Energy Efficiency for Small Businesses

27 April 2022 - // Interviews
Manuel Casquiço
Director Programs and Initiatives at ADENE

SMEs must become more energy-efficient for Europe to meet its environmental targets.

We spoke with Manuel Casquiço, Head of ADENE’s Department of Programs and Initiatives, who answered questions as part of the LEAP4SME project, giving insights into how SMEs can become more energy efficient.

What do you think are the most important barriers to SMEs in adopting energy audits and energy efficiency measures?

There are three relevant barriers that may be preventing SMEs from proceeding with the performance of energy audits and consequent implementation of energy efficiency measures.

The first is financial since there is a need for an initial investment to perform the energy audit as well as to implement the energy efficiency measures that often these companies are not able to do.

The second is related to technical issues and the human resources that make it possible to carry out the necessary technical analysis, specialization, or financial feasibility that all projects must have.

Finally, we must consider ‘energy illiteracy’ or lack of knowledge on the part of the companies’ managing directors who are not aware of what can be done, who they can turn to, what measures can be implemented, or the direct and indirect benefits that result from the implementation of energy efficiency measures.

What do you think are likely to be the most important support mechanisms for SMEs in adopting energy audits and energy efficiency measures?

The mechanisms to be adopted must help to overcome the previously identified barriers. From a financial point of view, companies can use banking directly, Energy Services Companies (ESCOs) that are available to make investments, and other more innovative mechanisms, such as crowdfunding platforms that charge reduced commissions to raise the money needed to implement the energy efficiency measures.
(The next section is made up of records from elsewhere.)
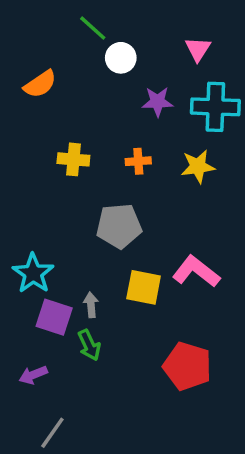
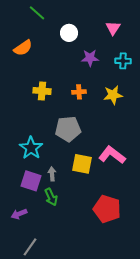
green line: (93, 28) -> (37, 13), moved
cyan cross: (215, 107) -> (123, 61), size x0.6
cyan star: (33, 273) -> (31, 148), moved

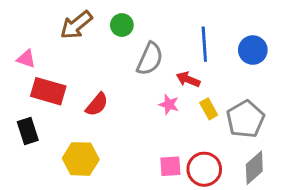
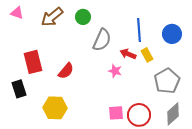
pink triangle: (26, 59) -> (17, 13), moved
red rectangle: (48, 91) -> (33, 62), turned 60
yellow rectangle: (209, 109) -> (147, 55), moved

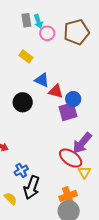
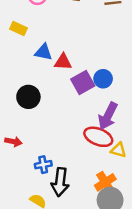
blue circle: (73, 99) -> (103, 79), moved
black circle: (23, 102) -> (28, 97), moved
blue cross: (21, 170) -> (43, 165), turned 32
yellow triangle: (84, 172) -> (118, 150), turned -32

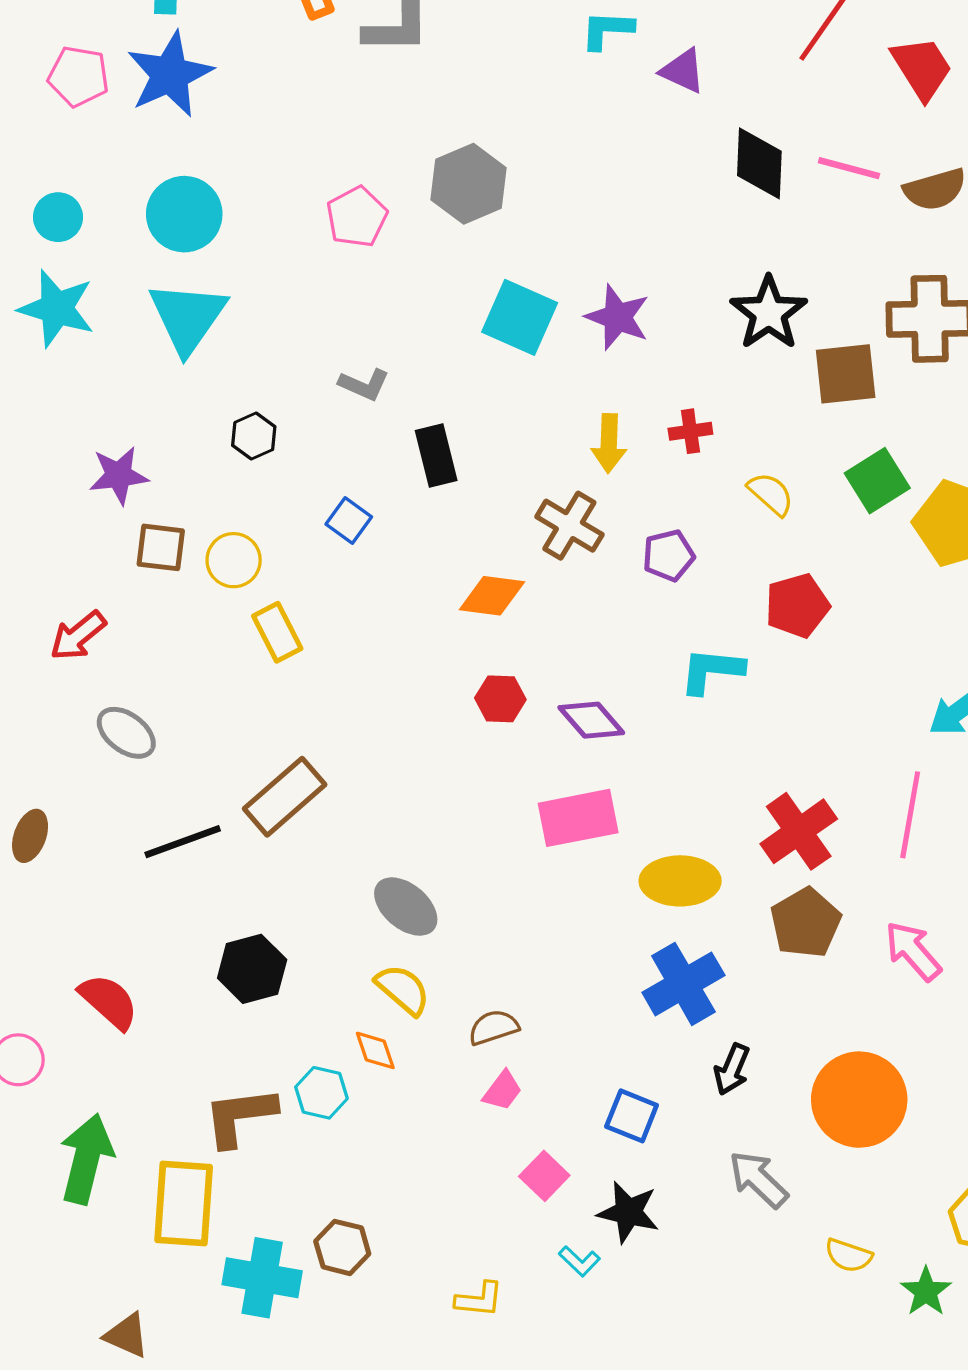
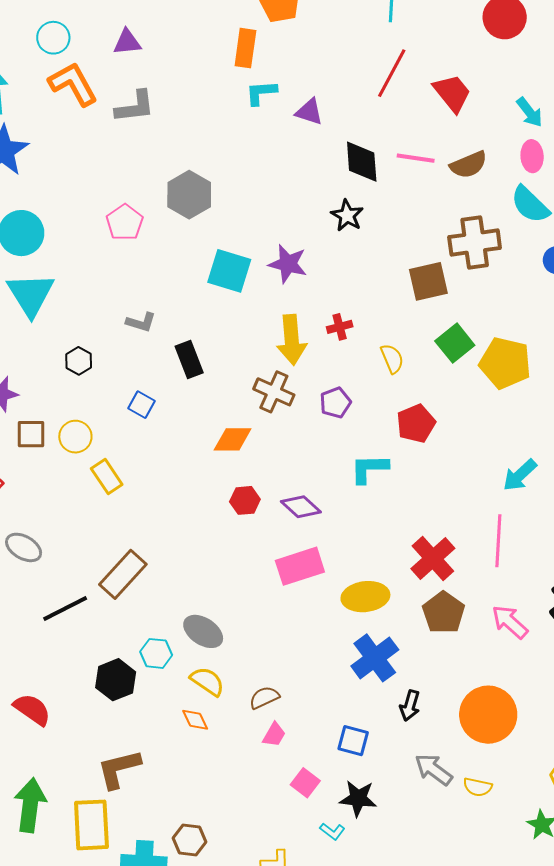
black star: (769, 313) -> (347, 215), moved, size x0.7
yellow arrow: (609, 443) -> (292, 340), size x1.4
yellow semicircle: (771, 494) -> (392, 359), turned 32
cyan hexagon: (321, 1093) -> (156, 653), moved
yellow semicircle: (848, 1255) -> (478, 787), moved

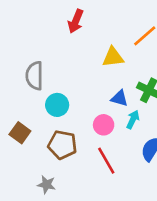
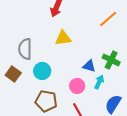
yellow triangle: (113, 57) -> (63, 38), moved
brown square: (20, 133) -> (13, 74), moved

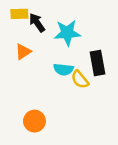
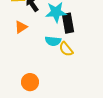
black rectangle: (98, 63) -> (68, 23), moved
More recently, with the availability of community support lines due to the COVID-19 pandemic, many European countries provide support and financing lines for the implementation of these measures.

At a technical level, there are several options that can be used. The first one is related to the training of human resources and the possibility for the company’s technicians to obtain specific training on energy efficiency. Alternatively, it is possible to use outside consulting companies, that can provide this as a paid service. It is also possible that the ESCOs themselves provide this support, but in this case, the know-how will always be on the side of the external service provider.

In terms of energy literacy, it is our understanding that national entities, as is the case with energy agencies, can play an important role in the dissemination of best practices in these matters and engage with SME management directly.

It is possible to use outside consulting companies that can provide training on energy efficiency. Photo: The Coach Space, Pexels

What would your key message be to stakeholders/market players who are working with SMEs on energy efficiency?

This is a job that cannot be done in a short period of time. It is continuous work that takes constant effort to communicate and try to transmit the added value of promoting energy efficiency. If there is anything that can be passed on to stakeholders, it is innovation. Innovation can break with the current paradigm, the advantages of energy efficiency are obvious with the reduction of energy bill costs, it is therefore important to communicate in another way, to innovate, to be able to transmit ideas in a better way to the stakeholders.

What is your view on how the LEAP4SME project can contribute to progress in the sector?

It is important to work on the barriers identified and in this sense the project contains the necessary activities, both from the main energy efficiency measures’ point of view, considering the companies’ size, as well as the development of a set of communication and training actions to communicate the added values.

The proximity policy proposed by the project seems to us to be one of the main measures envisaged here, that is, it is necessary not only to communicate these advantages but also to ensure its implementation and monitor their evolution as far as possible.

We also consider relevant the proposal of recommendations at the policy level, that can effectively lead to legislative changes if they occur to streamline the process necessary to implement energy efficiency measures.

Finally, it is important to exchange experiences at a European level, since there are different viewpoints and this exchange of ideas can be extremely positive, so that the best practices can be replicated in other Member States.